Perumahan dan kawasan permukiman adalah satu kesatuan sistem yang terdiri atas pembinaan penyelenggaraan perumahan, penyelenggaraan kawasan permukiman, pemeliharaan dan perbaikan, pencegahan dan peningkatan kualitas terhadap perumahan kumuh dan permukiman kumuh, penyediaan tanah, pendanaan dan sistem pembiayaan, serta peran serta masyarakat.

Adapun target indikator Urusan Perumahan dan Realisasi Tahun 2016 adalah sebagai berikut:

Tabel 2-41. Target dan Realisasi Indikator Kinerja Urusan Perumahan dan Kawasan Permukiman Tahun 2016

Dari 21 (dua puluh satu) indikator terkait dengan pelaksanaan Urusan Perumahan, dari target yang ditetapkan di Tahun 2016, hanya 2 (dua) indikator yang tercapai sesuai dengan target yang telah ditetapkan, yaitu tersedianya sistem air limbah setempat yang memadai dengan target 87% dengan capaian kinerja 87,55% yang artinya jumlah rumah di Kota magelang sejumlah 32.938 unit terdapat 28.880 unit rumah yang sanitasinya sudah ada sistem air limbah yang memadai. Jumlah Rusunawa dan Rusunami yang layak huni dengan target pengelolaan 2 unit tercapai target dengan pengelolaan 2 (dua) unit atau capaiannya 100%, UPTD Rusunawa Kota Magelang baru mengelola 2 (dua) unit Rusunawa, yaitu Rusunawa Potrobangsan dan Rusunawa Tidar.

Untuk rasio luas kawasan kumuh di 17 (tujuh belas) Kelurahan keselurahan tidak mencapai target, dengan total luas permukiman kumuh di Kota Magelang sebesar 121 ha atau 6,5% dari luas wilayah Kota Magelang, target pengurangan luas kawasan permukiman kumuh seluas 77 ha, hanya tercapai 24,4 ha atau baru mengurangi luasan kawasan kumuh sebesar 20,16%. Hal tersebut dikarenakan pada tahun 2016 pembangunan prasarana, sarana dan utilitas (PSU) fasilitas umum lingkungan belum menyentuh secara keseluruhan kawasan kumuh di lingkungan kelurahan, sehingga diharapkan untuk tahun yang akan datang, di kawasan permukiman kumuh menjadi prioritas utama.

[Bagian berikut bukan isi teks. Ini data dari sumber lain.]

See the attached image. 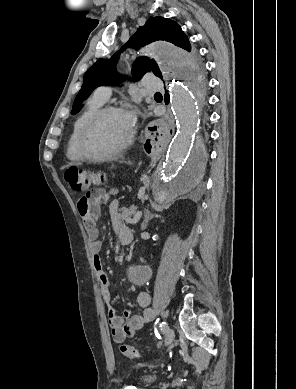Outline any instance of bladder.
<instances>
[{"label":"bladder","mask_w":296,"mask_h":389,"mask_svg":"<svg viewBox=\"0 0 296 389\" xmlns=\"http://www.w3.org/2000/svg\"><path fill=\"white\" fill-rule=\"evenodd\" d=\"M155 380V376L153 375H145L141 378V382L144 385L151 384Z\"/></svg>","instance_id":"1"}]
</instances>
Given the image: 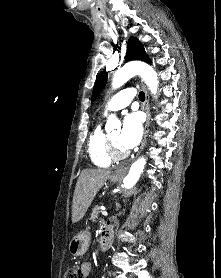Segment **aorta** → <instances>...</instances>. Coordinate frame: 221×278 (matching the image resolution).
<instances>
[{
    "instance_id": "1",
    "label": "aorta",
    "mask_w": 221,
    "mask_h": 278,
    "mask_svg": "<svg viewBox=\"0 0 221 278\" xmlns=\"http://www.w3.org/2000/svg\"><path fill=\"white\" fill-rule=\"evenodd\" d=\"M135 75H139L143 79L152 94L155 95L157 93L159 83L157 73L150 65L140 61L129 62L116 71L112 79L113 89L121 87ZM113 119L114 115H110L109 120ZM145 164L146 159L144 157L139 158L132 164L128 174L123 180L124 188L130 189L135 185L143 172Z\"/></svg>"
}]
</instances>
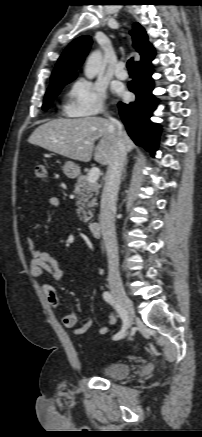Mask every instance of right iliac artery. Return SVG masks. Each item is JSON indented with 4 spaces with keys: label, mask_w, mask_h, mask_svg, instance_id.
<instances>
[{
    "label": "right iliac artery",
    "mask_w": 202,
    "mask_h": 437,
    "mask_svg": "<svg viewBox=\"0 0 202 437\" xmlns=\"http://www.w3.org/2000/svg\"><path fill=\"white\" fill-rule=\"evenodd\" d=\"M103 298L106 302H108L110 305H112L114 307V309L117 311V313L119 314V316L121 317L122 321H123V326L122 329L113 336L114 340H119L121 339L124 335H125V331L127 329V314L125 309L119 304L117 303V301L115 300L114 296L108 292L105 291L103 293Z\"/></svg>",
    "instance_id": "right-iliac-artery-1"
}]
</instances>
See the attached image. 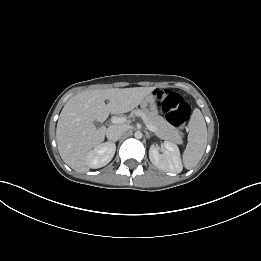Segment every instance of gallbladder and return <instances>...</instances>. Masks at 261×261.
I'll return each instance as SVG.
<instances>
[{
  "instance_id": "1",
  "label": "gallbladder",
  "mask_w": 261,
  "mask_h": 261,
  "mask_svg": "<svg viewBox=\"0 0 261 261\" xmlns=\"http://www.w3.org/2000/svg\"><path fill=\"white\" fill-rule=\"evenodd\" d=\"M94 124H95L96 127H100V123L99 122L95 121Z\"/></svg>"
}]
</instances>
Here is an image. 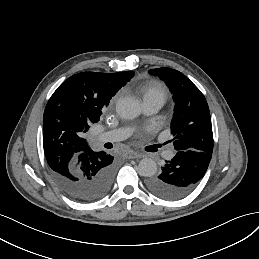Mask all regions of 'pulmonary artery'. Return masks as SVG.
Masks as SVG:
<instances>
[{
	"label": "pulmonary artery",
	"mask_w": 259,
	"mask_h": 259,
	"mask_svg": "<svg viewBox=\"0 0 259 259\" xmlns=\"http://www.w3.org/2000/svg\"><path fill=\"white\" fill-rule=\"evenodd\" d=\"M165 103V99L161 97L150 98L143 101V109L147 114H153L158 112ZM130 135V130L127 128H120L111 131L102 130L97 136L98 142H116L126 139ZM174 156L172 149H167L164 152V157L167 160H171Z\"/></svg>",
	"instance_id": "e3ab8cb5"
}]
</instances>
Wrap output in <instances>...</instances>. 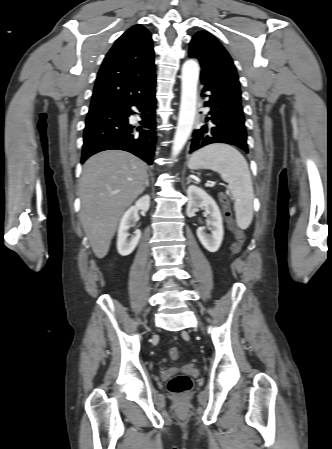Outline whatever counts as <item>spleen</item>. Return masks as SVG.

Pertambahan jumlah penduduk di kawasan perkotaan meningkatkan hunian padat yang jika tidak terkendali akan menyebabkan kekumuhan, kegiatan untuk mengurangi kawan kumuh permukiman baru menyentuh infrastruktur jalan lingkungan, saluran permukiman dan air bersih, sedangkan untuk Rumah Tidak Layak Huni (RTLH) dan sanitasi tidak dapat dilaksanakan karena terkendala aturan dan juknis, sehingga penanganannya belum maksimal sehingga tidak mencapai target di tahun 2016.

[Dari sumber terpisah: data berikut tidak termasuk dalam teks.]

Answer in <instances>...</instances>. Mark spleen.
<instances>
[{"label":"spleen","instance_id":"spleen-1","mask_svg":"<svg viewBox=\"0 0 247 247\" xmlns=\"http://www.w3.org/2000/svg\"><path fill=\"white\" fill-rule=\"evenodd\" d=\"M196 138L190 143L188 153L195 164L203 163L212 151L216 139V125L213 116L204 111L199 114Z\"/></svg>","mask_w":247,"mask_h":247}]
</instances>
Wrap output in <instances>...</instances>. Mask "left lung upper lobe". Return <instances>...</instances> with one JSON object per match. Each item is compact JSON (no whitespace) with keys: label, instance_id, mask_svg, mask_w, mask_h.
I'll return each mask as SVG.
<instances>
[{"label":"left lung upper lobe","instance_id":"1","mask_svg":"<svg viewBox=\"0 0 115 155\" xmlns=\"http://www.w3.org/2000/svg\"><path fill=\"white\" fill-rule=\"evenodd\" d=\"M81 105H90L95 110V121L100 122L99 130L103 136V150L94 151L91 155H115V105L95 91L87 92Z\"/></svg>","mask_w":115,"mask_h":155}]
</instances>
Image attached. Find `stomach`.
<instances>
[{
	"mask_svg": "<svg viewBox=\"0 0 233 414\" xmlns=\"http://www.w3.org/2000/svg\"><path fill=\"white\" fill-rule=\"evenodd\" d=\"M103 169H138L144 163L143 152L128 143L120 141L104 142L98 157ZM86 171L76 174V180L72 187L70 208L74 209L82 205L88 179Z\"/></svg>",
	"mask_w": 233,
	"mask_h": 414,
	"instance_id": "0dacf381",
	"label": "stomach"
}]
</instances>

2.1.3.1.5. Ketentraman, Ketertiban Umum dan Perlindungan Masyarakat

Kinerja Urusan Ketentraman, Ketertiban Umum Dan Perlindungan Masyarakat terlihat pada tabel di bawah ini:

Tabel 2-42. Target dan Realisasi Indikator Kinerja Urusan Ketentraman, Ketertiban Umum Dan Perlindungan Masyarakat Tahun 2016

Urusan Ketentraman, Ketertiban Umum dan Perlindungan Masyarakat dilaksanakan melalui 10 program dengan 52 indikator, dimana terdapat 23 Indikator telah memenuhi target, 6 capaian indikator berada di atas 80% sampai dengan 99%, 3 indikator dengan capaian di bawah 80% dan 19 indikator yang capaiannya baru diukur pada tahun berikutnya.

Indikator dengan capaian di bawah 80% adalah Terfasilitasinya Dialog FKUB, FPBI dengan Elemen Masyarakat dan Persentase peningkatan masyarakat tanggap bencana. Fasilitasi dialog FKUB, FPBI dengan Elemen Masyarakat hanya terlaksana 4 kegiatan dari 6 kegiatan yang ditargetkan. Hal ini tidak berarti bahwa dialog lintas agama kurang dilaksanakan di Kota Magelang. Melalui forum-forum tidak resmi, dialog antar umat yang tanpa fasilitasi dari pemerintah sering pula dilakukan seperti pada saat penyenggaraan kegiatan-kegiatan yang bersifat umum (non keagamaan).

Persentase peningkatan masyarakat tanggap bencana masih memerlukan upaya keras untuk dapat mencapai target. Hal ini terjadi karena kurangnya jangkauan pembinaan/penyuluhan kepada masyarakat.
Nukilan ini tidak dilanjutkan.